Sarkozy deciderà con la Ue. Il titolare dell’Eliseo, ha spiegato Yade, "prenderà la sua decisione in base all’evoluzione degli attuali avvenimenti, e si esprimerà dopo aver consultato i partener europei, perché in quel momento parlerà in quanto presidente in carica dell’Unione europea. Il presidente francese aveva già cercato, ma senza successo, di convincere i partner dell’Unione europea a un boicottaggio collettivo dell’inaugurazione delle Olimpiadi.
"Condizioni imprescindibili". Poste le condizioni, Sarkozy fa sapere che il loro rispetto è "indispensabile" affinché partecipi, il prossimo 8 agosto, all’apertura dei Giochi. Quanto al dialogo, esso dovrà essere "realmente costruttivo - spiega Yade - e vertere sul riconosimento dell’autonomia per la regione himalayana, e dell’identità spirituale, religiosa e culturale dei tibetani".
Nuovi scontri nel Sichuan. Almeno 8 tibetani sarebbero stati uccisi a colpi di arma da fuoco dalla polizia, durante disordini scoppiati giovedì sera nei pressi di un monastero del Sichuan, nella Cina sud-occidentale. Lo afferma la International Campaign for Tibet. Ieri l’agenzia ufficiale Nuova Cina aveva parlatio solo del ferimento di un funzionario della locale assemblea del popolo. Gli incidenti sono avvenuti vicino al monastero di Donggu, che ospita 350 monaci, nella contea di Garze. Secondo Nuova Cina, i manifestanti avrebbero "attaccato la sede del governo locale", costringendo la forze di sicurezza a reagire. Secondo la versione dell’organizzazione pro-Tibet, la polizia avrebbe aperto il fuoco su una folla di alcune centinaia di monaci e di civili, che protestavano in seguito a un incidente in cui alcuni monaci erano stati arrestati per essersi opposti alla campagna di "educazione patriottica" condotta dalle autorità cinesi.
"Dalai Lama: se mi invitano, andò a Pechino". Prove di dialogo dal governo tibetano in esilio. Il primo ministro, Samdong Rinpoche, ha dichiarato che il Dalai Lama è pronto a partecipare alle Olimpiadi se verrà invitato dalla Cina. Ma a una condizione: "Che vi sia un allentamento della repressione. La Cina deve rilasciare tutti i prigionieri e prestare cure mediche ai feriti".

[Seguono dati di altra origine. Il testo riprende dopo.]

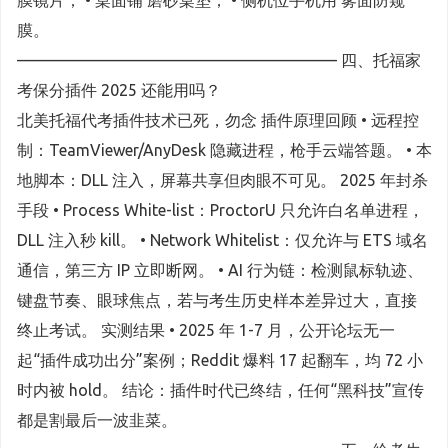
膜镜片； • 桌面铺 磨砂桌垫； • 侧机位手机用 雾面防窥
膜。
———————————————————— 四、托福家
考保分插件 2025 还能用吗？
北美托福代考插件技术已死，勿念 插件原理回顾 • 远程控
制：TeamViewer/AnyDesk 隐藏进程，枪手云端答题。 • 本
地脚本：DLL 注入，屏幕共享但肉眼不可见。 2025 年封杀
手段 • Process White-list：ProctorU 只允许白名单进程，
DLL 注入秒 kill。 • Network Whitelist：仅允许与 ETS 域名
通信，第三方 IP 立即断网。 • AI 行为链：检测鼠标轨迹、
键盘节奏、眼球焦点，若与考生历史样本差异过大，直接
终止考试。 实测结果 • 2025 年 1-7 月，公开论坛无一
起“插件成功出分”案例；Reddit 爆料 17 起翻车，均 72 小
时内被 hold。 结论：插件时代已终结，任何“黑科技”宣传
都是割最后一波韭菜。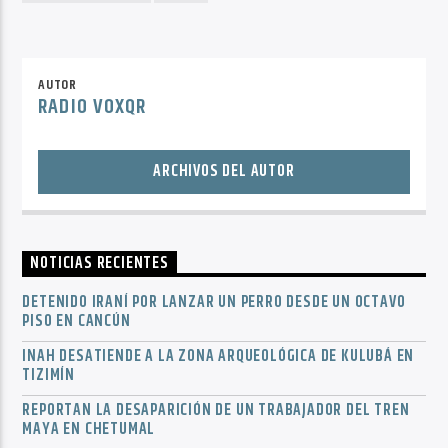
AUTOR
RADIO VOXQR
ARCHIVOS DEL AUTOR
NOTICIAS RECIENTES
DETENIDO IRANÍ POR LANZAR UN PERRO DESDE UN OCTAVO
PISO EN CANCÚN
INAH DESATIENDE A LA ZONA ARQUEOLÓGICA DE KULUBÁ EN
TIZIMÍN
REPORTAN LA DESAPARICIÓN DE UN TRABAJADOR DEL TREN
MAYA EN CHETUMAL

Quasi un mese di proteste. L’ondata di proteste tibetane contro il governo di Pechino è iniziata il 10 marzo scorso, con manifestazioni condotte dai monaci buddisti sfociate in violenze, nelle quali sono morte 20 persone secondo la Cina e circa 140 secondo gli esuli tibetani. La rivolta si è estesa alle zone a popolazione tibetana di tre province confinanti con la Regione Autonoma del Tibet: Sichuan, Gansu e Qinghai.

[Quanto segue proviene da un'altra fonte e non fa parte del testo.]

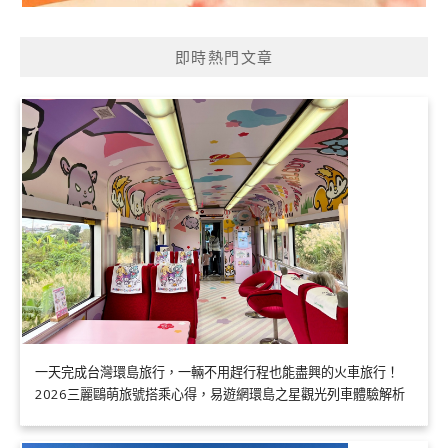
即時熱門文章
一天完成台灣環島旅行，一輛不用趕行程也能盡興的火車旅行！
2026三麗鷗萌旅號搭乘心得，易遊網環島之星觀光列車體驗解析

* la Repubblica, 5 aprile 2008.
TIBET: CINA CHIEDE AGLI USA DI SOSTENERE POSIZIONE GOVERNO PECHINO
Pechino, 2 apr. (Adnkronos/Xin) - La Cina ha esortato oggi gli Stati Uniti a comprendere la vera natura di quella che Pechino ha definito la cricca del Dalai Lama, sostenere la giusta posizione del governo e del popolo cinesi. Questo quanto dichiarato dal ministro degli Esteri Yang Jiechi nel corso di un incontro oggi con il segretario americano al tesoro, Henry M. Paulson, rappresentante speciale del presidente George Bush, a Pechino. A riferirne e’ l’agenzia di stampa cinese Xinhua.